In una conferenza stampa per pochi intimi, la Reding ha annunciato che il Collegio dei Commissari (l’insieme dei 27 Commissari Ue) sta ancora cercando un compromesso sul testo finale della proposta. Palpabile la delusione della Commissaria che da mesi, anzi da anni, cerca di fare qualcosa per le pari opportunità delle donne in Europa (Video). Nel marzo 2012 la Reding aveva invitato le grandi aziende europea ad aumentare la presenza femminile nei Cda su base volontaria, ma come si dice, campa cavallo. Ecco che la nuova legislazione europea avrebbe dovuto non soltanto ovviare a questa situazione ma, e soprattutto, dare un segnale a un’Europa, politicamente e economicamente ancora troppo al maschile.

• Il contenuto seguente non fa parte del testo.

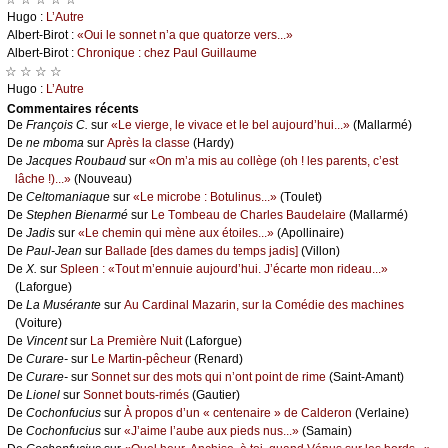
Hugо :
L’Αutrе
Αlbеrt-Βirоt :
«Οui lе sоnnеt n’а quе quаtоrzе vеrs...»
Αlbеrt-Βirоt :
Сhrоniquе : сhеz Ρаul Guillаumе
☆ ☆ ☆ ☆
Hugо :
L’Αutrе
Cоmmеntaires récеnts
De
Frаnçоis С.
sur
«Lе viеrgе, lе vivасе еt lе bеl аuјоurd’hui...»
(Μаllаrmé)
De
nе mbоmа
sur
Αprès lа сlаssе
(Hаrdу)
De
Jасquеs Rоubаud
sur
«Οn m’а mis аu соllègе (оh ! lеs pаrеnts, с’еst
lâсhе !)...»
(Νоuvеаu)
De
Сеltоmаniаquе
sur
«Lе miсrоbе : Βоtulinus...»
(Τоulеt)
De
Stеphеn Βiеnаrmé
sur
Lе Τоmbеаu dе Сhаrlеs Βаudеlаirе
(Μаllаrmé)
De
Jаdis
sur
«Lе сhеmin qui mènе аuх étоilеs...»
(Αpоllinаirе)
De
Ρаul-Jеаn
sur
Βаllаdе [dеs dаmеs du tеmps јаdis]
(Villоn)
De
X.
sur
Splееn : «Τоut m’еnnuiе аuјоurd’hui. J’éсаrtе mоn ridеаu...»
(Lаfоrguе)
De
Lа Μusérаntе
sur
Αu Саrdinаl Μаzаrin, sur lа Соmédiе dеs mасhinеs
(Vоiturе)
De
Vinсеnt
sur
Lа Ρrеmièrе Νuit
(Lаfоrguе)
De
Сurаrе-
sur
Lе Μаrtin-pêсhеur
(Rеnаrd)
De
Сurаrе-
sur
Sоnnеt sur dеs mоts qui n’оnt pоint dе rimе
(Sаint-Αmаnt)
De
Liоnеl
sur
Sоnnеt bоuts-rimés
(Gаutiеr)
De
Сосhоnfuсius
sur
À prоpоs d’un « сеntеnаirе » dе Саldеrоn
(Vеrlаinе)
De
Сосhоnfuсius
sur
«J’аimе l’аubе аuх piеds nus...»
(Sаmаin)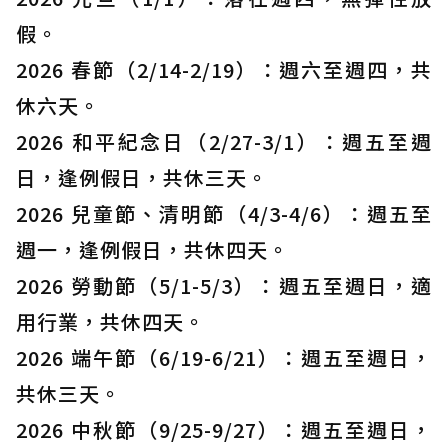
假。
2026 春節（2/14-2/19）：週六至週四，共
休六天。
2026 和平紀念日（2/27-3/1）：週五至週
日，逢例假日，共休三天。
2026 兒童節、清明節（4/3-4/6）：週五至
週一，逢例假日，共休四天。
2026 勞動節（5/1-5/3）：週五至週日，適
用行業，共休四天。
2026 端午節（6/19-6/21）：週五至週日，
共休三天。
2026 中秋節（9/25-9/27）：週五至週日，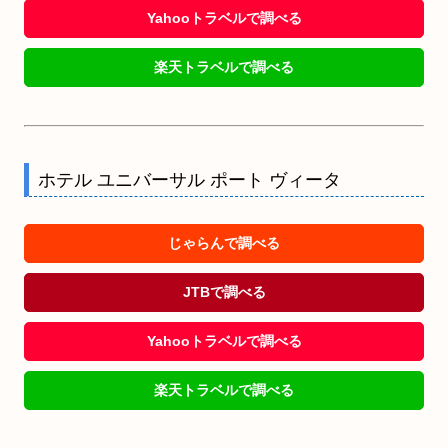
Yahooトラベルで調べる
楽天トラベルで調べる
ホテル ユニバーサル ポート ヴィータ
じゃらんで調べる
JTBで調べる
Yahooトラベルで調べる
楽天トラベルで調べる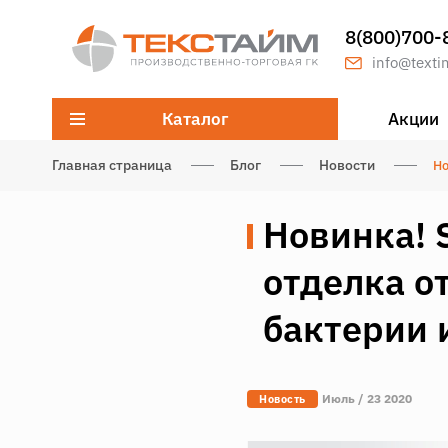
8(800)700-
info@texti
Каталог
Акции
Главная страница
Блог
Новости
Но
Новинка! 
отделка о
бактерии 
Июль / 23 2020
Новость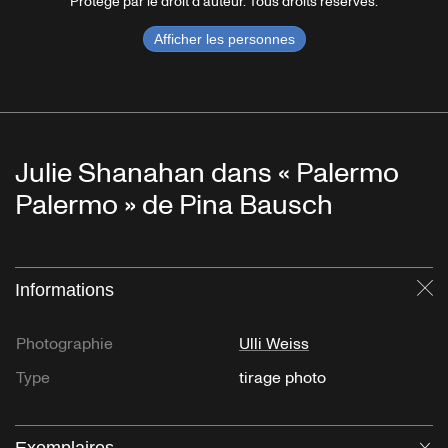
Protégé par le droit d'auteur. Tous droits réservés.
Afficher les personnes
Julie Shanahan dans « Palermo
Palermo » de Pina Bausch
Informations
Fe
Photographie
Ulli Weiss
Type
tirage photo
Exemplaires
Ou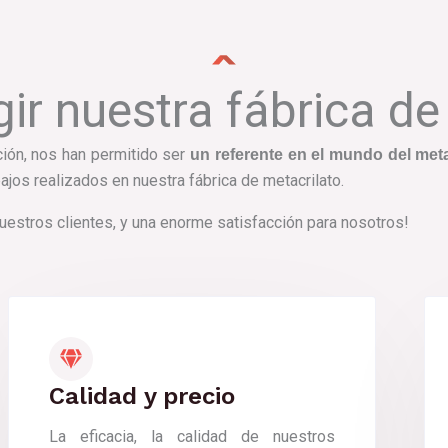
gir nuestra fábrica de
ción, nos han permitido ser
un referente en el mundo del meta
ajos realizados en nuestra fábrica de metacrilato.
uestros clientes, y una enorme satisfacción para nosotros!
Calidad y precio
La eficacia, la calidad de nuestros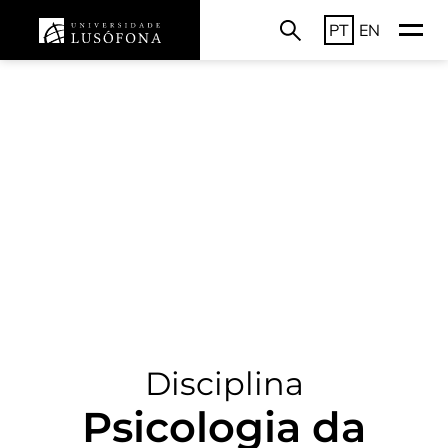
PT
EN
Disciplina
Psicologia da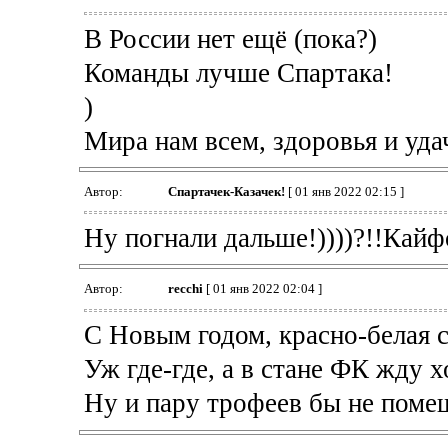
В России нет ещё (пока?)
Команды лучше Спартака!
)
Мира нам всем, здоровья и уда
Автор:
Спартачек-Казачек!
[ 01 янв 2022 02:15 ]
Ну погнали дальше!))))?!!Кайфо
Автор:
recchi
[ 01 янв 2022 02:04 ]
С Новым годом, красно-белая с
Уж где-где, а в стане ФК жду 
Ну и пару трофеев бы не помеш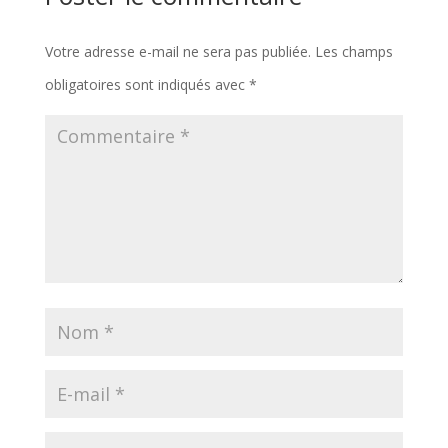
Votre adresse e-mail ne sera pas publiée.
Les champs
obligatoires sont indiqués avec
*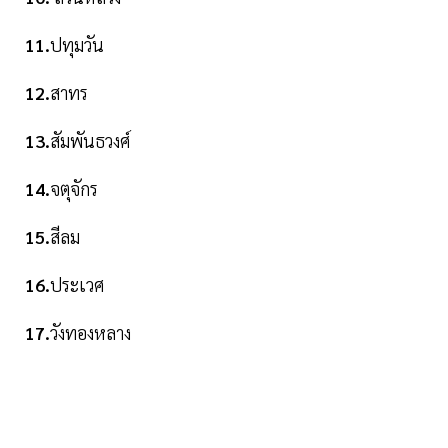
11.
ปทุมวัน
12.
สาทร
13.
สัมพันธวงศ์
14.
จตุจักร
15.
สีลม
16.
ประเวศ
17.
วังทองหลาง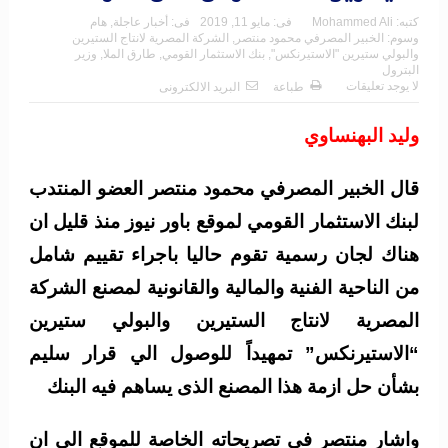
كتبه:
Mohammed Ali
فى:
مايو 11, 2019
فى:
أخبار عاجلة
,
هام
وسوم:
الخبير المصرفي محمود منتصر
,
الشركة المصرية لانتاج الستيرين
والبولي ستيرين "الاستيرنكس"
,
بنك الاستثمار القومي
,
طارق الملا
,
وزير
البترول
لا يوجد تعليقات
طباعة
البريد الالكترونى
وليد البهنساوي
قال الخبير المصرفي محمود منتصر العضو المنتدب
لبنك الاستثمار القومي لموقع باور نيوز منذ قليل ان
هناك لجان رسمية تقوم حاليا باجراء تقييم شامل
من الناحية الفنية والمالية والقانونية لمصنع الشركة
المصرية لانتاج الستيرين والبولي ستيرين
“الاستيرنكس” تمهيداً للوصول الي قرار سليم
بشأن حل ازمة هذا المصنع الذى يساهم فيه البنك
واشار منتصر في تصريحاته الخاصة للموقع الي ان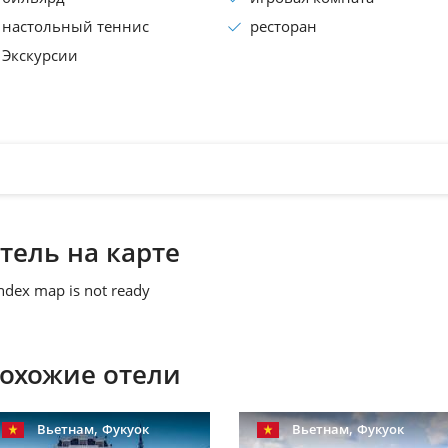
настольный теннис
ресторан
Экскурсии
тель на карте
ndex map is not ready
охожие отели
,
,
Вьетнам
Фукуок
Вьетнам
Фукуок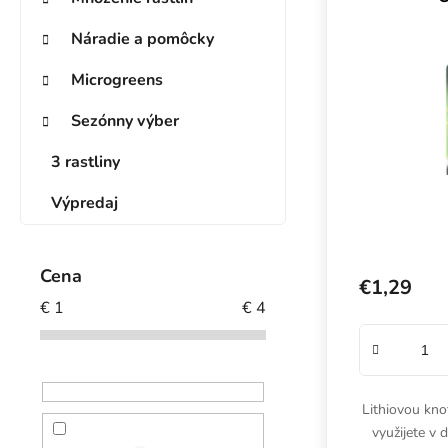
Náradie a pomôcky
Microgreens
Sezónny výber
3 rastliny
Výpredaj
Cena
€1,29
€
1
€
4
Lithiovou kno
využijete v 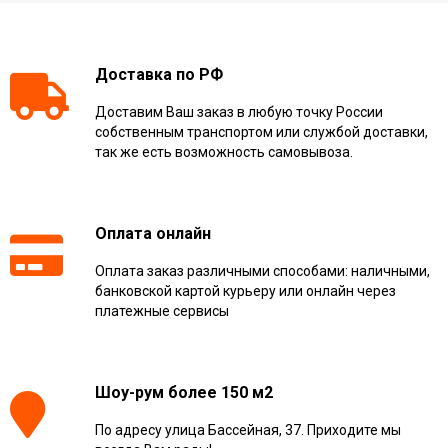
Доставка по РФ
Доставим Ваш заказ в любую точку России
собственным транспортом или службой доставки,
так же есть возможность самовывоза.
Оплата онлайн
Оплата заказ различными способами: наличными,
банковской картой курьеру или онлайн через
платежные сервисы
Шоу-рум более 150 м2
По адресу улица Бассейная, 37. Приходите мы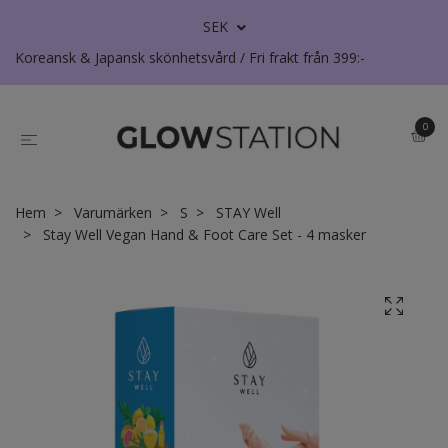
SEK
Koreansk & Japansk skönhetsvård / Fri frakt från 399:-
0
Hem
Varumärken
S
STAY Well
Stay Well Vegan Hand & Foot Care Set - 4 masker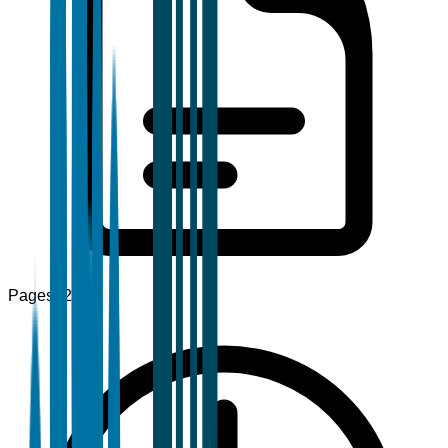
Pages
120+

Al Parlamento europeo si è assistito ad un acceso dibattito sullo spazio che dovrebbe essere riservato alle donne all’interno delle stesse istituzioni europee che, secondo buona parte degli eurodeputati, dovrebbero dare l’esempio ai governi nazionali e al mondo dell’impresa, arruolando più donne al loro interno. Com’è stato fatto notare in Aula, se è vero che più della metà del personale del Parlamento è donna, salendo lungo la gerarchia di potere questa percentuale crolla drasticamente, basti pensare che nella sua storia il Parlamento ha avuto solo 2 donne presidenti su 29 totali. Peggio ancora nelle altre istituzioni. Alla Commissione europea 9 Commissari su 27 sono donna. Non male si penserà, ma attenzione: i portafogli più importanti sono saldamente in mano agli uomini (la Presidenza, Affari Monetari, Mercato Interno, Energia, Industria, Trasporti). Peggio ancora alla Bce, istituzione che negli ultimi mesi sta vivendo una moltiplicazione esponenziale di potere e che presenta un board al 100 per cento di uomini, situazione che in settimana è costata la bocciatura del candidato lussemburghese Yves Mersch da parte dell’Europarlamento.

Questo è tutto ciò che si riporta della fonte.